Tag Archives: Suede

The One Song Onlys, part 1

About a year ago, I put together a post about my favourite songs and albums. The two lists did not have much crossover; few of my absolute favourite songs are by artists whose entire body of work means much to me in the way that Joni Mitchell’s, John Martyn’s or Paul Simon’s do. That list was heavier on pop, soul and disco compared to my favourite-albums list, which was much more about mellow 1970s singer-songwriters. But even so, none of the artists on that favourite-songs list was that rare phemoneon, the One Song Only artist.
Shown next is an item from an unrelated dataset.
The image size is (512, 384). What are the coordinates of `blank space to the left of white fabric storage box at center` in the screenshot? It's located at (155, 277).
For an artist to be a true One Song Only, I have to genuinely only care for one song, and I have to have heard enough of their other work to know I don’t like or care about any of it. That’s actually pretty rare. Normally if an artist does something that you like once, it’s unlikely they’re never be able to touch you in the same way again. But it does happen. I thought it’d be fun to do a couple of posts with some examples.

I don’t like being negative about musicians and music on this blog; I write it to talk about music that excites me, moves me – stuff I like. But I can only explain why these are One Song Onlies by discussing why I don’t normally dig what the artist does. So here goes.

The Wild Ones – Suede
Britpop never meant much to me. I found it parochial, even at the time, even at the age I was in 1994 (twelve). Most of all, I didn’t like it musically. I didn’t like exagerratedly English vocals, parping semi-ironic brass sections or drummers playing two and four without any verve or authority. Some exciting players emerged in that era (Blur’s Graham Coxon, Suede’s Bernard Butler), but the bands on the whole just weren’t to my taste. Suede were no exception, yet I have a lot of love for The Wild Ones.
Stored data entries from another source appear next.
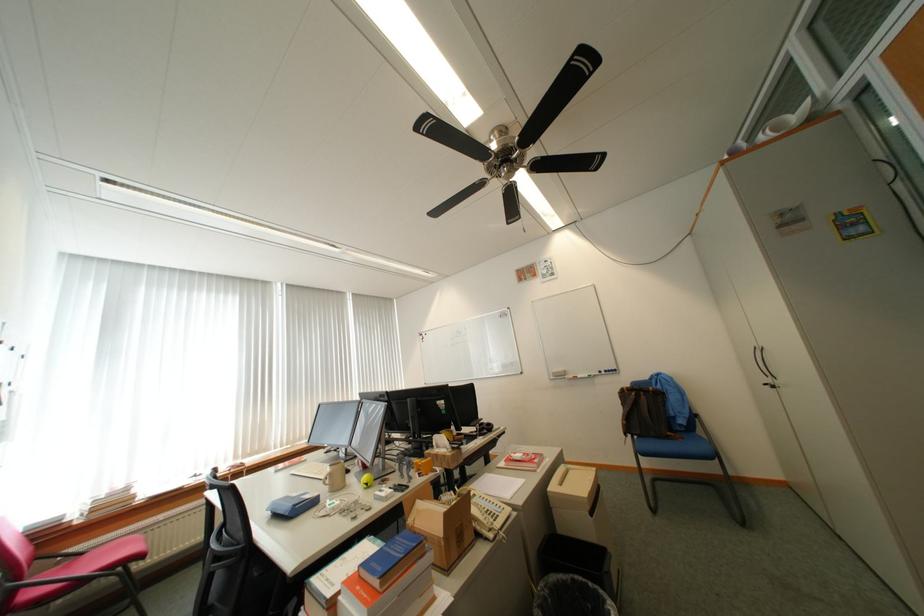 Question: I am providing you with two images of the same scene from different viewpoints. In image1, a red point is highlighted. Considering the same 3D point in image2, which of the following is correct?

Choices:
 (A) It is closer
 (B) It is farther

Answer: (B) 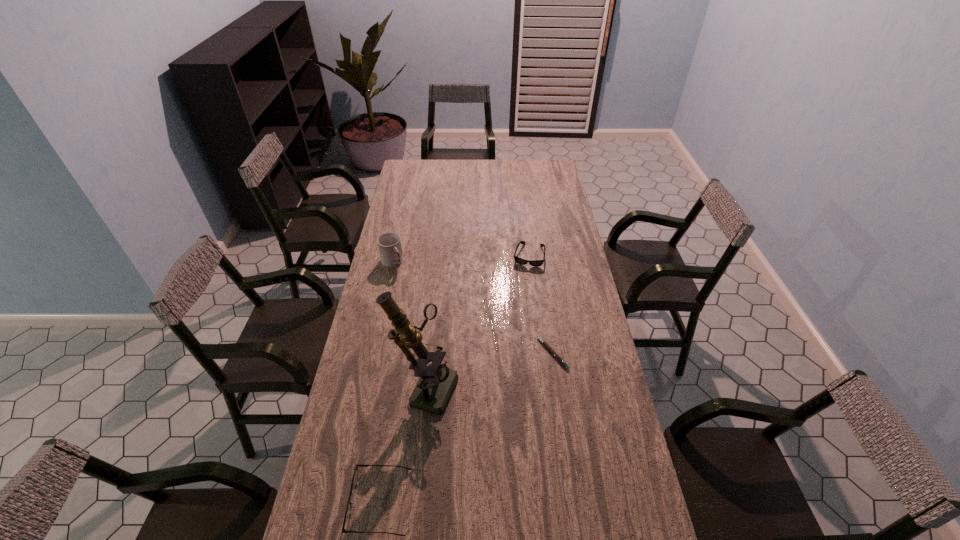 Where is `the nearest object`? The width and height of the screenshot is (960, 540). the nearest object is located at coordinates (355, 475).

This screenshot has width=960, height=540. In order to click on the shortest object in this screenshot , I will do `click(545, 344)`.

You are a GUI agent. You are given a task and a screenshot of the screen. Output one action in this format:
    pyautogui.click(x=<x>, y=<y>)
    Task: Click on the microscope
    The width and height of the screenshot is (960, 540).
    Given the screenshot: What is the action you would take?
    pyautogui.click(x=436, y=383)

Find the location of a particular element. This screenshot has width=960, height=540. the second tallest object is located at coordinates (389, 244).

You are a GUI agent. You are given a task and a screenshot of the screen. Output one action in this format:
    pyautogui.click(x=<x>, y=<y>)
    Task: Click on the sunglasses
    
    Given the screenshot: What is the action you would take?
    pyautogui.click(x=536, y=263)

Where is `free space located on the front-facing side of the nearest object`? This screenshot has height=540, width=960. free space located on the front-facing side of the nearest object is located at coordinates (323, 502).

The height and width of the screenshot is (540, 960). What are the coordinates of `free space located at the nib of the shortest object` in the screenshot? It's located at pos(444,353).

At what (x,y) coordinates should I click in order to perform the action: click on free space located 0.380m at the nib of the shortest object. Please return your answer as a coordinate pair (x, y). Looking at the image, I should click on (433, 353).

Identify the location of free location located at the nib of the shortest object. (467, 353).

Identify the location of vacant space located at the eyepiece of the microscope. This screenshot has height=540, width=960. (545, 421). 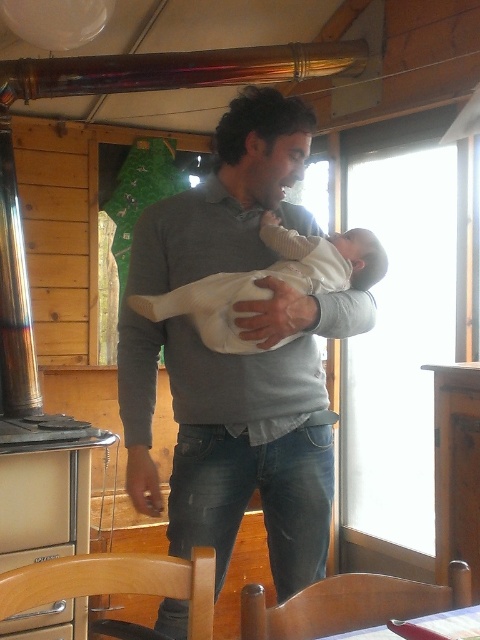 Question: Which of the following is the closest to the observer?

Choices:
 (A) (156, 296)
 (B) (212, 378)

Answer: (A)

Question: Is gray cotton sweater at center behind wooden dining table at center?

Choices:
 (A) no
 (B) yes

Answer: (B)

Question: Which point appears farthest from the camera in this image?

Choices:
 (A) (9, 433)
 (B) (477, 627)
 (C) (182, 348)

Answer: (A)

Question: Where is gray cotton sweater at center located in relation to white soft baby at center in the image?

Choices:
 (A) left
 (B) right

Answer: (A)

Question: Can you confirm if gray cotton sweater at center is smaller than metallic gray oven at lower left?

Choices:
 (A) no
 (B) yes

Answer: (A)

Question: Which object is the closest to the wooden dining table at center?

Choices:
 (A) metallic gray oven at lower left
 (B) gray cotton sweater at center
 (C) white soft baby at center

Answer: (B) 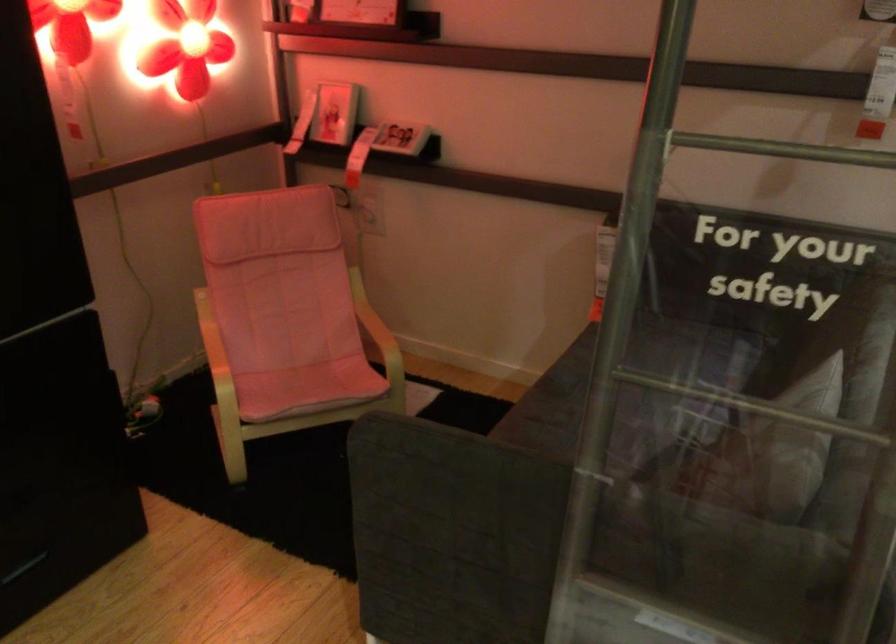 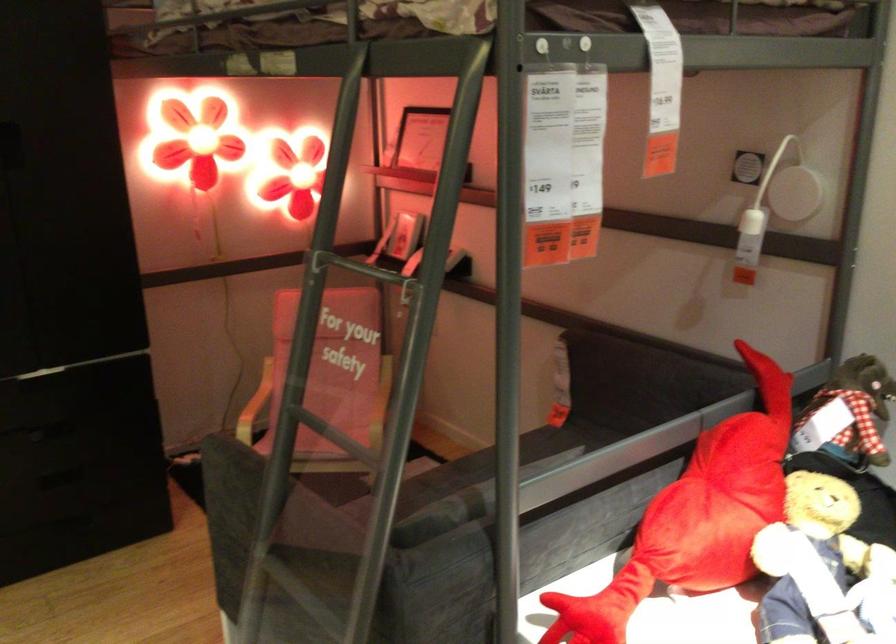 Where in the second image is the point corresponding to [771,420] from the first image?

(340, 448) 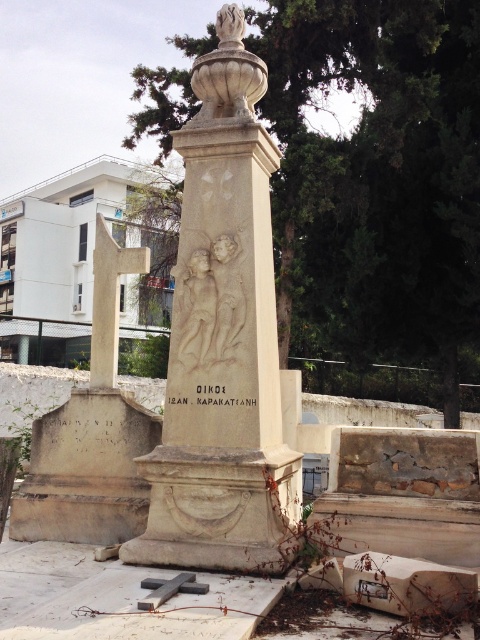 Between point (173, 449) and point (216, 321), which one is positioned behind?

The point (216, 321) is more distant.

Is point (184, 182) closer to viewer compared to point (233, 296)?

No, it is behind (233, 296).

This screenshot has width=480, height=640. In order to click on beige stone monument at center in this screenshot , I will do `click(223, 342)`.

Can you confirm if beige stone monument at center is bigger than matte stone statue at center?

Correct, beige stone monument at center is larger in size than matte stone statue at center.

Does beige stone monument at center appear on the right side of matte stone statue at center?

Correct, you'll find beige stone monument at center to the right of matte stone statue at center.

You are a GUI agent. You are given a task and a screenshot of the screen. Output one action in this format:
    pyautogui.click(x=<x>, y=<y>)
    Task: Click on the beige stone monument at center
    The width and height of the screenshot is (480, 640).
    Given the screenshot: What is the action you would take?
    pyautogui.click(x=223, y=342)

Is white stone relief at center positioned at the back of matte stone statue at center?

No, white stone relief at center is in front of matte stone statue at center.

Is point (222, 285) farther from camera compared to point (192, 324)?

Yes.

Identify the location of white stone relief at center. [x=228, y=291].

You are a GUI agent. You are given a task and a screenshot of the screen. Output one action in this format:
    pyautogui.click(x=<x>, y=<y>)
    Task: Click on the white stone relief at center
    The image size is (480, 640).
    Given the screenshot: What is the action you would take?
    pyautogui.click(x=228, y=291)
The Wild Ones shouldn’t work for me. On an instrumental and arrangement level, it’s really messy, and demonstrates a lot of the things that I don’t like about the band generally. Drummer Simon Gilbert will not stop playing fills and bassist Mat Osman is scarcely less restrained; producer Ed Buller resorts to making Gilbert a tiny reverb-drenched presence at the back of the mix, where he’s less in the way, and thinning out Osman’s sound (although, to be fair, all of Suede’s records in that era are bass-light). Bernard Butler was always a maximalist guitar player and, while he’s in great form here (his intro on the dobro is magical), he’s not helping to give the arrangement focus by stuffing every corner of it with yet more detail and ornament. While the band play over each other, singer Brett Anderson also goes big, pulling the deepest, bartitone-Bowie notes he can out of himself and adding a huge vibrato to his sustained notes that had seldom, if ever, been there before in his delivery.

It’s all far too much. Yet the song itself is far too much, and the gaucheness of the execution – the too-muchness of it – becomes weirdly touching, and is in sympathy with Anderson’s lyric, which grabs at hope with a desperate romanticism even as that same hope slides out of his grip. It ends up being strangely touching and it affects me in a way no other song of theirs does.

Only the Lonely – The Motels
Before products like Elastic Audio and Beat Detective, if a drummer couldn’t meet the demands of the material when a group was in the studio, the ways available to “fix” their performances were either slow and laborious (physical editing of 2-inch tape), or would be unsatisfactory for stylistic reasons (use of drum machines instead of a live drum track). If a drummer couldn’t cut it, it was easier in the long run simply to hire another who could. Same went for any kind of instrumentalist.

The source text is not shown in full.